■ **Task to complete**
Output only the lines below from the one holding "Free Social Icons Widget" down to the one holding "Bypass Windows 11 Password", both end lines included and every picture dropped.
◆ ◆ ◆
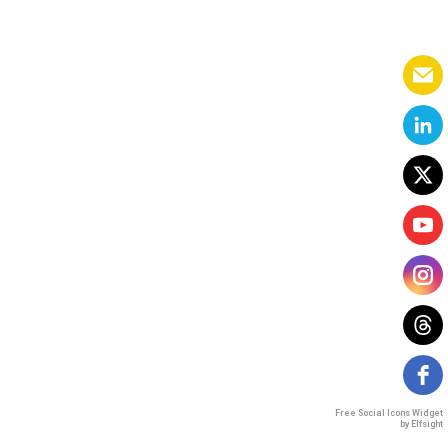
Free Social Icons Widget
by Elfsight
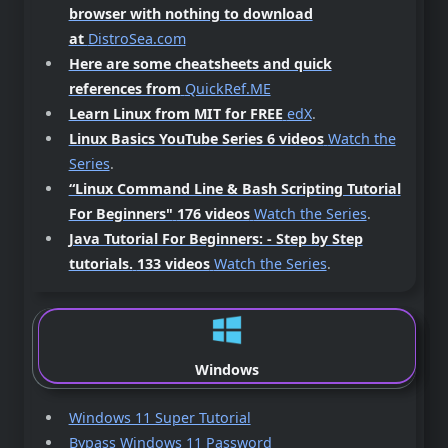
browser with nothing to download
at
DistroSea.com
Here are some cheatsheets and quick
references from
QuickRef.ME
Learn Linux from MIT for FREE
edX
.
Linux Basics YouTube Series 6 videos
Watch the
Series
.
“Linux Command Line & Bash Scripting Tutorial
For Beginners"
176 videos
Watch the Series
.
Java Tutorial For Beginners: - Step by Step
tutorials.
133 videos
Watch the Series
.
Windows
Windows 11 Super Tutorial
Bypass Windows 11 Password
◆ ◆ ◆
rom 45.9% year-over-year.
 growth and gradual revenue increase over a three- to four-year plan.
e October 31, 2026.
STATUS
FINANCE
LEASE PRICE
◆ ◆ ◆
■ **Answer to the exercise**
Free Social Icons Widget
by Elfsight
browser with nothing to download
at
DistroSea.com
Here are some cheatsheets and quick
references from
QuickRef.ME
Learn Linux from MIT for FREE
edX
.
Linux Basics YouTube Series 6 videos
Watch the
Series
.
“Linux Command Line & Bash Scripting Tutorial
For Beginners"
176 videos
Watch the Series
.
Java Tutorial For Beginners: - Step by Step
tutorials.
133 videos
Watch the Series
.
Windows
Windows 11 Super Tutorial
Bypass Windows 11 Password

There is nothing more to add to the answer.